What We Build Is Who We Are.
Emerging Terrain’s goal is to inspire re-imagination of the places and spaces of our cities, facilitate community development, and creatively inform civic and urban planning.
Emerging Terrain began with a mission, a project, and a desire to mobilize the growing movement of Design Advocacy Practice in the Midwest. Through this movement, design practitioners across the nation have been seeking ways to impact their city’s built environment more broadly than a defined physical space often established in traditional client/consultant projects. Through the flexibility of nonprofit structure and associated diversity of funding opportunities, an increasing number of organizations have successfully employed combinations of site specific pop-up events, temporary installations, design competitions, focused research undertakings, alternative design proposals, exhibitions, and workshops and conferences. These approaches are intended to engage citizens in citymaking and ultimately impact how vision is generated and incorporated into urban planning policy, practice, and implementation, towards a better public realm. Design Advocacy Practice and Public Interest Design continue to mature through collaborations across disciplines, cities, and regions. Funding initiatives such as the National Endowment for the Arts Our Town indicate that the combination of practitioners on the ground and funders discovering the potential impact of these strategies has led to a broadened understanding of and approach to design in shaping communities.

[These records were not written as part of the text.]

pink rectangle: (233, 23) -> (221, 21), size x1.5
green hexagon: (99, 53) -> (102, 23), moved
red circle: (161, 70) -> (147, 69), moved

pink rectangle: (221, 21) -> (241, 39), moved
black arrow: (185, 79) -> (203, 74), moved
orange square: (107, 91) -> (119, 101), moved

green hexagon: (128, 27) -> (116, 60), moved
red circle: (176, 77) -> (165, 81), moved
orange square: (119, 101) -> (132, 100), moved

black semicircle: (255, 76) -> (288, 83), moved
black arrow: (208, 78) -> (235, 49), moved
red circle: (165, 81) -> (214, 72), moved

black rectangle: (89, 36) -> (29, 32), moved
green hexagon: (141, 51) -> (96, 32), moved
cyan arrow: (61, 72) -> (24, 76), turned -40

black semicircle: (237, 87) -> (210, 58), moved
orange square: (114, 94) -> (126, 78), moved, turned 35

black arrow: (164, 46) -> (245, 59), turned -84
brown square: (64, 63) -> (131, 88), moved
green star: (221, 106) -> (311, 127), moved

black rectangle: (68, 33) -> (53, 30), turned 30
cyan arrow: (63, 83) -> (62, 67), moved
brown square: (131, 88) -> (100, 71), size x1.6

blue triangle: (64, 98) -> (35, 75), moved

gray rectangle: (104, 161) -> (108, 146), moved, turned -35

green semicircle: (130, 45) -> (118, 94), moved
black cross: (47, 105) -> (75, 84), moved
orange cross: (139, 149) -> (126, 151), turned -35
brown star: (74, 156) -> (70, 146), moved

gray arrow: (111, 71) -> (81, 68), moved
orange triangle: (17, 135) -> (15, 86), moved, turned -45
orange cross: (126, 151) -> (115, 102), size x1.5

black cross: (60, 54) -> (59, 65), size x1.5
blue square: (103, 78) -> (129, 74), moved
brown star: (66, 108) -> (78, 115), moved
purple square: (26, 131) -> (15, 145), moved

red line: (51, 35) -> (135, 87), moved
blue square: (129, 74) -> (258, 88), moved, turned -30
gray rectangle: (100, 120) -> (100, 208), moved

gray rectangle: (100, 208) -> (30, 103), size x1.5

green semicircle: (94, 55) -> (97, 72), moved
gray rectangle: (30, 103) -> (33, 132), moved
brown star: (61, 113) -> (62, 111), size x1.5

In the past 3-years, Emerging Terrain has been able to test many strategies and tactics common to Design Advocacy Practice. Focusing on a smaller territory – the Omaha metropolitan area – during this time has generated a record of response and insight into the effectiveness of each. We have acted in partnership or advisory capacity with private land and business owners, neighborhood associations, public sector departments and agencies including the state department of roads, public works, planning, parks, regional planning agency, transit authority, city council, state legislature, community college, state university, and other nonprofits. We have worked closely, across multiple jurisdictions, with private foundations, state art and humanities councils, federal grant-makers, corporate charities, individual citizen contributors, and venture capital investors. We have initiated partnerships and reached implementation goals with multiple Chambers of Commerce. And most importantly, we have begun to foster a community of young design and planning professionals. We identify our most successful initiatives as those in which we were able to give agency to these young professionals, in a risk free, collaborative environment, thus encouraging and enabling the emergence of hybrid forms of practice.